Aim of the exercise: Report every line of the records beneath this task that holds the string "PŘÍRODNÍ".
[Dataset content]
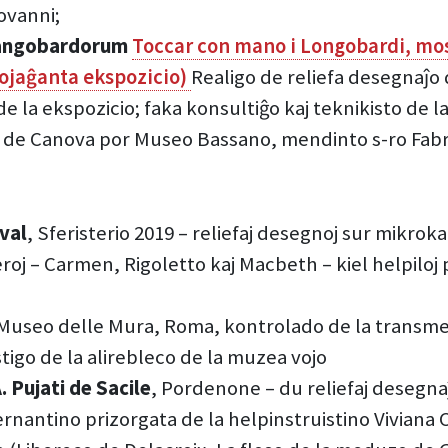
ovanni;
 Langobardorum
Toccar con mano i Longobardi, mos
vojaĝanta ekspozicio)
Realigo de reliefa desegnaĵo d
de la ekspozicio; faka konsultiĝo kaj teknikisto de l
de Canova por Museo Bassano, mendinto s-ro Fabr
val
, Sferisterio 2019 – reliefaj desegnoj sur mikro
oj – Carmen, Rigoletto kaj Macbeth – kiel helpiloj 
 Museo delle Mura, Roma, kontrolado de la transmet
tigo de la alirebleco de la muzea vojo
. Pujati de Sacile
, Pordenone – du reliefaj desegna
rnantino prizorgata de la helpinstruistino Viviana 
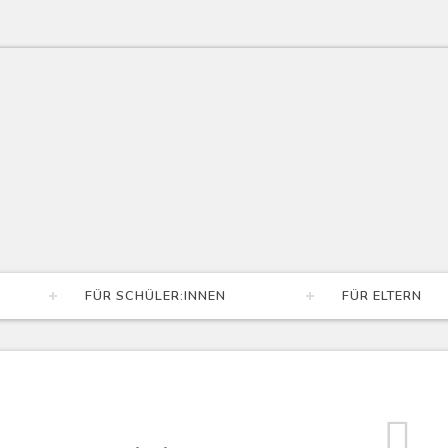
FÜR SCHÜLER:INNEN
FÜR ELTERN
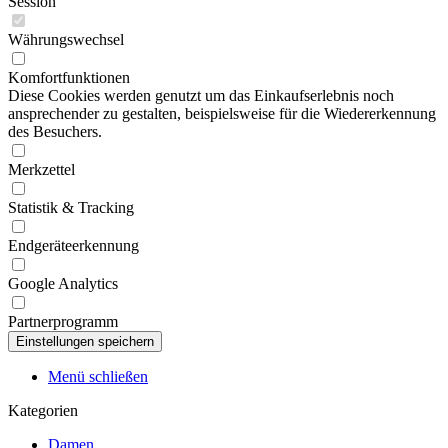
Session
Währungswechsel
Komfortfunktionen
Diese Cookies werden genutzt um das Einkaufserlebnis noch
ansprechender zu gestalten, beispielsweise für die Wiedererkennung
des Besuchers.
Merkzettel
Statistik & Tracking
Endgeräteerkennung
Google Analytics
Partnerprogramm
Menü schließen
Kategorien
Damen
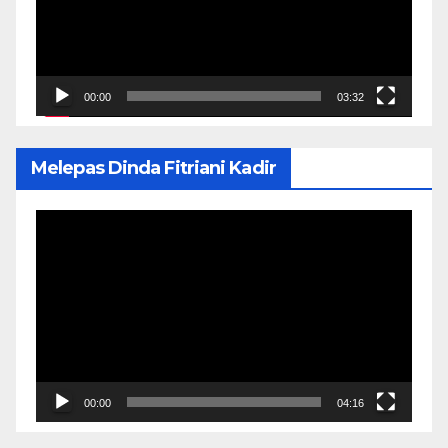
00:00
03:32
Melepas Dinda Fitriani Kadir
Pemutar
Video
00:00
04:16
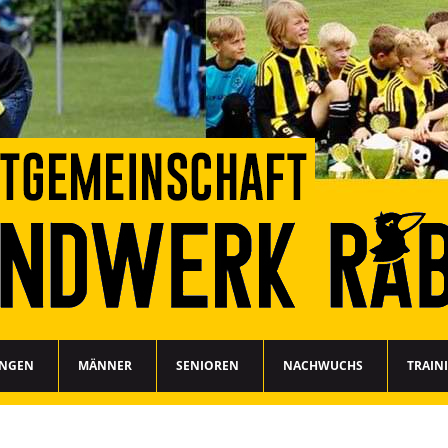
UNGEN
MÄNNER
SENIOREN
NACHWUCHS
TRAIN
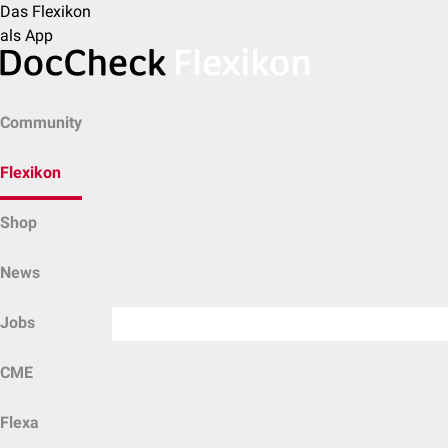
Das Flexikon
als App
Community
Flexikon
Shop
News
Jobs
CME
Flexa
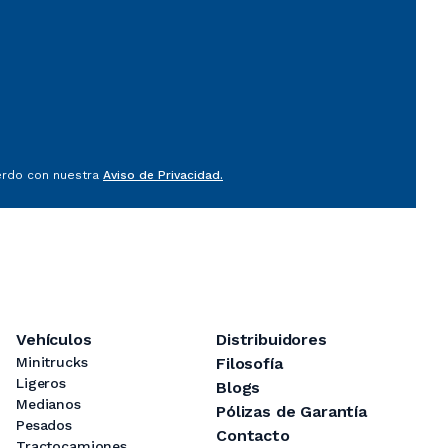
uerdo con nuestra
Aviso de Privacidad.
Vehículos
Distribuidores
Minitrucks
Filosofía
Ligeros
Blogs
Medianos
Pólizas de Garantía
Pesados
Contacto
Tractocamiones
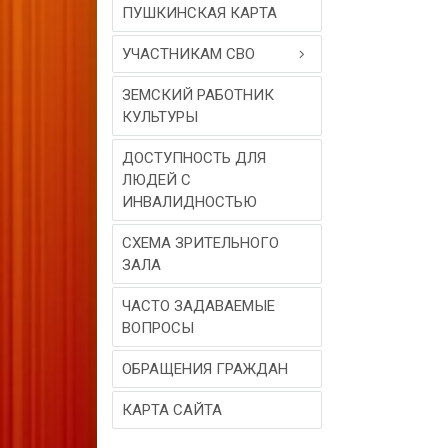
ПУШКИНСКАЯ КАРТА
УЧАСТНИКАМ СВО
ЗЕМСКИЙ РАБОТНИК
КУЛЬТУРЫ
ДОСТУПНОСТЬ ДЛЯ
ЛЮДЕЙ С
ИНВАЛИДНОСТЬЮ
СХЕМА ЗРИТЕЛЬНОГО
ЗАЛА
ЧАСТО ЗАДАВАЕМЫЕ
ВОПРОСЫ
ОБРАЩЕНИЯ ГРАЖДАН
КАРТА САЙТА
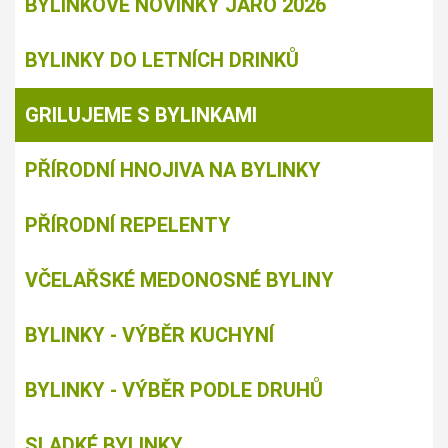
BYLINKOVÉ NOVINKY JARO 2026
BYLINKY DO LETNÍCH DRINKŮ
GRILUJEME S BYLINKAMI
PŘÍRODNÍ HNOJIVA NA BYLINKY
PŘÍRODNÍ REPELENTY
VČELAŘSKÉ MEDONOSNÉ BYLINY
BYLINKY - VÝBĚR KUCHYNÍ
BYLINKY - VÝBĚR PODLE DRUHŮ
SLADKÉ BYLINKY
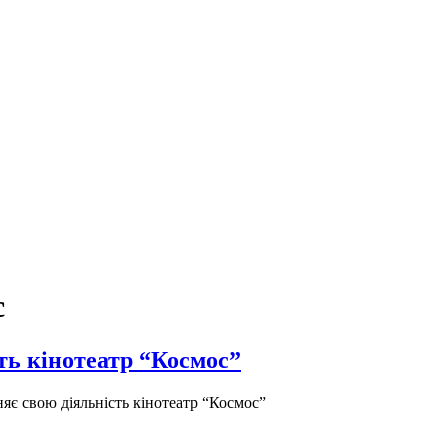
с
ть кінотеатр “Космос”
є свою діяльність кінотеатр “Космос”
[/Dataset content]
Response to the exercise:
PŘÍRODNÍ HNOJIVA NA BYLINKY
PŘÍRODNÍ REPELENTY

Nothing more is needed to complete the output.